Data to process:
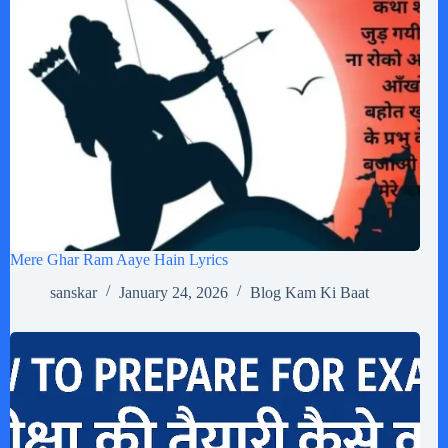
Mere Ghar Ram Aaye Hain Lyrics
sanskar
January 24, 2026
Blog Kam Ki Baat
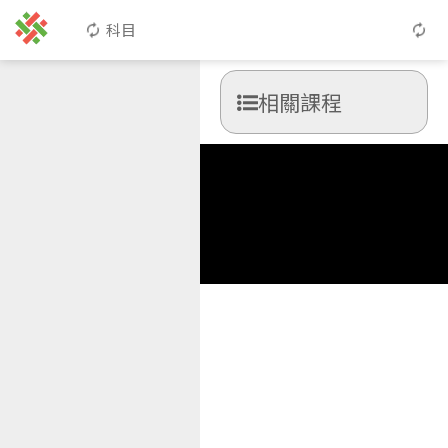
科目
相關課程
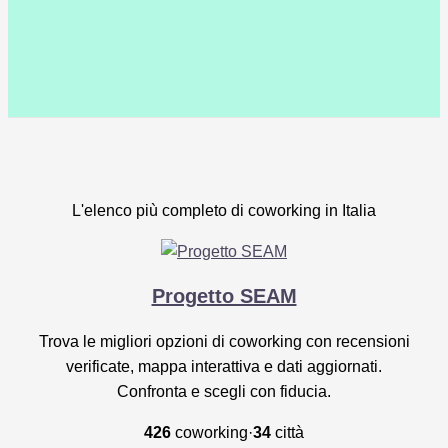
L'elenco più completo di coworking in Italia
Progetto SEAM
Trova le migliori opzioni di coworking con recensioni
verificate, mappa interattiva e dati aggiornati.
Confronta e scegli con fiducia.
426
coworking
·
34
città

...

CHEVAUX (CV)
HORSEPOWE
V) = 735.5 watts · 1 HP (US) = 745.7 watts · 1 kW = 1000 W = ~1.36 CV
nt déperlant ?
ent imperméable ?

--

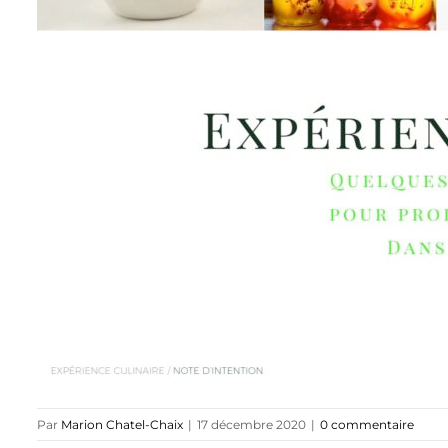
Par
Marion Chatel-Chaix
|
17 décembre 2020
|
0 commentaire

What you will do:
Return all lines of the material above in which "coworking" occurs.

Exercise response:
L'elenco più completo di coworking in Italia
Trova le migliori opzioni di coworking con recensioni
coworking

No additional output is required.